A relevant term here is translationese. A translated text tries to both respect the original work and the new language. Both of these can not be true at the same time, so there is a varying amount of trade-offs.
Literature
I am drawing from the article
Vered Volansky, Noam Ordan, Shuly Wintner, On the features of translationese, Literary and Linguistic Computing, Volume 30, Issue 1, April 2015, Pages 98–118, https://doi.org/10.1093/llc/fqt031 , open access http://cs.haifa.ac.il/~shuly/publications/vered.pdf
There is study on the universal features of translated texts.

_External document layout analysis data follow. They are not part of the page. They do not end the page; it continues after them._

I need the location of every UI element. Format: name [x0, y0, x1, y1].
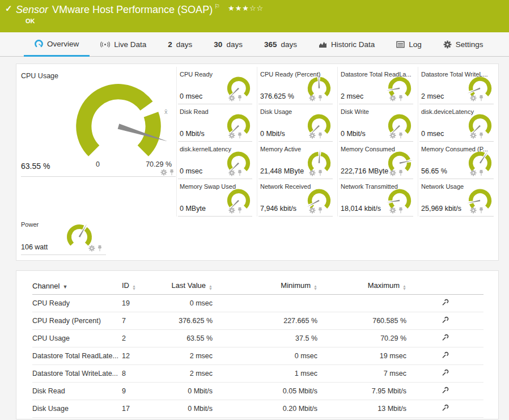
sort-desc-icon: ▼: [62, 284, 67, 290]
gear-icon[interactable]: [228, 207, 235, 214]
pin-icon[interactable]: [237, 207, 243, 214]
gear-icon[interactable]: [228, 169, 235, 176]
gauge-min-label: 0: [96, 160, 100, 168]
cell-min: [213, 295, 317, 312]
flag-icon[interactable]: ⚐: [214, 3, 220, 10]
cell-channel: Datastore Total ReadLate...: [32, 347, 122, 365]
pin-icon[interactable]: [478, 207, 484, 214]
pin-icon[interactable]: [169, 169, 175, 176]
tile-actions: [309, 132, 323, 139]
cell-id: 9: [122, 383, 157, 400]
pin-icon[interactable]: [317, 95, 323, 101]
channel-value: 2 msec: [421, 92, 444, 100]
gear-icon[interactable]: [228, 95, 235, 101]
wrench-icon[interactable]: [442, 316, 449, 324]
tab-30-days[interactable]: 30days: [203, 32, 253, 57]
gear-icon[interactable]: [470, 95, 477, 101]
channel-value: 56.65 %: [421, 167, 447, 175]
gear-icon[interactable]: [228, 132, 235, 139]
gear-icon[interactable]: [470, 169, 477, 176]
column-header-max[interactable]: Maximum▲▼: [317, 278, 406, 295]
gear-icon[interactable]: [309, 169, 316, 176]
cell-max: 5.14 Mbit/s: [317, 418, 406, 420]
channel-value: 0 Mbit/s: [180, 130, 205, 138]
cpu-usage-gauge: [70, 74, 167, 167]
gear-icon[interactable]: [88, 245, 95, 252]
column-header-id[interactable]: ID▲▼: [122, 278, 157, 295]
tile-actions: [228, 169, 243, 176]
tab-live-data[interactable]: Live Data: [90, 32, 157, 57]
gear-icon[interactable]: [389, 207, 396, 214]
table-row[interactable]: CPU Ready (Percent)7376.625 %227.665 %76…: [32, 312, 483, 330]
page-title: VMware Host Performance (SOAP): [52, 4, 213, 15]
table-row[interactable]: Datastore Total ReadLate...122 msec0 mse…: [32, 347, 483, 365]
gear-icon[interactable]: [309, 132, 316, 139]
cell-actions: [406, 312, 483, 330]
pin-icon[interactable]: [478, 169, 484, 176]
pin-icon[interactable]: [398, 207, 404, 214]
table-row[interactable]: Disk Usage170 Mbit/s0.20 Mbit/s13 Mbit/s: [32, 400, 483, 418]
gear-icon[interactable]: [470, 207, 477, 214]
tab-log[interactable]: Log: [385, 32, 432, 57]
pin-icon[interactable]: [398, 132, 404, 139]
cell-max: 7 msec: [317, 365, 406, 383]
gear-icon[interactable]: [389, 169, 396, 176]
status-ok-check-icon: ✓: [5, 3, 12, 14]
cell-last: 63.55 %: [157, 330, 213, 347]
pin-icon[interactable]: [478, 95, 484, 101]
cell-id: 2: [122, 330, 157, 347]
wrench-icon[interactable]: [442, 404, 449, 411]
gear-icon[interactable]: [309, 207, 316, 214]
pin-icon[interactable]: [97, 245, 103, 252]
cell-actions: [406, 295, 483, 312]
tab-label: Settings: [456, 40, 483, 49]
pin-icon[interactable]: [237, 95, 243, 101]
gauge-tile: Disk Usage0 Mbit/s: [257, 104, 337, 142]
tab-label: Live Data: [114, 40, 146, 49]
tab-historic-data[interactable]: Historic Data: [308, 32, 385, 57]
wrench-icon[interactable]: [442, 369, 449, 376]
wrench-icon[interactable]: [442, 299, 449, 306]
channel-value: 0 msec: [180, 92, 202, 100]
pin-icon[interactable]: [237, 132, 243, 139]
column-header-channel[interactable]: Channel▼: [32, 278, 122, 295]
gear-icon[interactable]: [389, 95, 396, 101]
pin-icon[interactable]: [478, 132, 484, 139]
column-header-last[interactable]: Last Value▲▼: [157, 278, 213, 295]
gauge-tile-grid: CPU Ready0 msecCPU Ready (Percent)376.62…: [176, 67, 498, 217]
table-row[interactable]: Disk Read90 Mbit/s0.05 Mbit/s7.95 Mbit/s: [32, 383, 483, 400]
table-row[interactable]: Disk Write180 Mbit/s0.13 Mbit/s5.14 Mbit…: [32, 418, 483, 420]
pin-icon[interactable]: [398, 169, 404, 176]
table-row[interactable]: Datastore Total WriteLate...82 msec1 mse…: [32, 365, 483, 383]
gear-icon[interactable]: [389, 132, 396, 139]
pin-icon[interactable]: [398, 95, 404, 101]
column-header-min[interactable]: Minimum▲▼: [213, 278, 317, 295]
table-header-row: Channel▼ID▲▼Last Value▲▼Minimum▲▼Maximum…: [32, 278, 483, 295]
wrench-icon[interactable]: [442, 387, 449, 394]
rating-stars[interactable]: ★★★☆☆: [228, 4, 264, 12]
table-row[interactable]: CPU Usage263.55 %37.5 %70.29 %: [32, 330, 483, 347]
channel-value: 376.625 %: [260, 92, 294, 100]
tile-actions: [228, 132, 243, 139]
gear-icon[interactable]: [470, 132, 477, 139]
wrench-icon[interactable]: [442, 351, 449, 359]
tab-overview[interactable]: Overview: [24, 32, 90, 57]
channel-value: 25,969 kbit/s: [421, 205, 461, 213]
cell-channel: CPU Usage: [32, 330, 122, 347]
pin-icon[interactable]: [317, 207, 323, 214]
tab-settings[interactable]: Settings: [432, 32, 494, 57]
channel-value: 106 watt: [21, 243, 48, 251]
tab-2-days[interactable]: 2days: [157, 32, 203, 57]
table-row[interactable]: CPU Ready190 msec: [32, 295, 483, 312]
log-icon: [396, 41, 405, 48]
gear-icon[interactable]: [309, 95, 316, 101]
cell-id: 8: [122, 365, 157, 383]
gear-icon[interactable]: [160, 169, 167, 176]
channel-value: 21,448 MByte: [260, 167, 304, 175]
pin-icon[interactable]: [317, 169, 323, 176]
pin-icon[interactable]: [237, 169, 243, 176]
cell-min: 0.20 Mbit/s: [213, 400, 317, 418]
tab-365-days[interactable]: 365days: [253, 32, 308, 57]
pin-icon[interactable]: [317, 132, 323, 139]
wrench-icon[interactable]: [442, 334, 449, 341]
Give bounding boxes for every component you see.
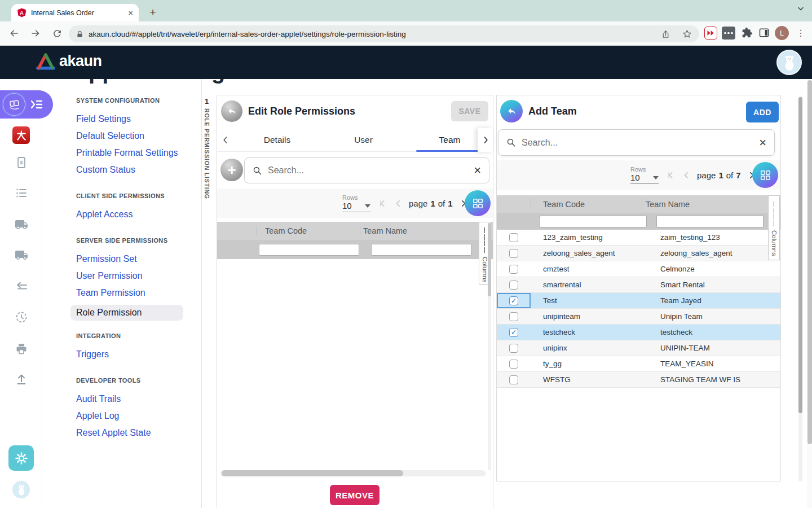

Quoting the article above:
Baker (1993) calls for compiling and digitizing ‘comparable corpora’ and using them to study ‘translation universals’, such as simplification, the tendency to make the source text simpler lexically, syntactically, etc, or explicitation, the tendency to render implicit utterances in the original more explicit in the translation. This call sparked a long-lasting quest for translation universals, and several works test such hypotheses in many target languages, including English, Finnish, Hungarian, Italian, and Swedish (Mauranen and Kujamäki, 2004; Mauranen, 2008).
I recommend reading the second section in the article for more information and further references.
You might also want to check if some more recent publications discuss Chinese in particular; the articles citing the one above are a good first step: https://scholar.google.no/scholar?cites=2869890259940137865
A search for "translationese Chinese" might yield more results: https://scholar.google.no/scholar?q=translationese+chinese
Implications
Some general trends seem to be that translated text tends to be simpler, to use less structures and vocabulary particular to Chinese but missing from English, and to contain more vocabulary and structures shared between Chinese and English. The translated text is presumably more explicit than original text would be.
All in all, I would assume that reading the translated text is easier than reading an original text. However, depending on your mastery of Chinese, this might not be a problem. If you are not yet fluent, you are likely to learn a lot anyways. If your eventual goal is to be able to write native-like Chinese text that natives consider beautiful, and you are already at a high level of mastery, then considering reading original Chinese literature instead, just like a Chinese person should do.
Also, you could ask a native Chinese if the language in the book is okay. If the translation is good, then, supposing you are not at very high level of Chinese, the difference in learning might very well be small. This is based on a pure hunch. Please investigate the literature above to verify or falsify; maybe someone has looked into it.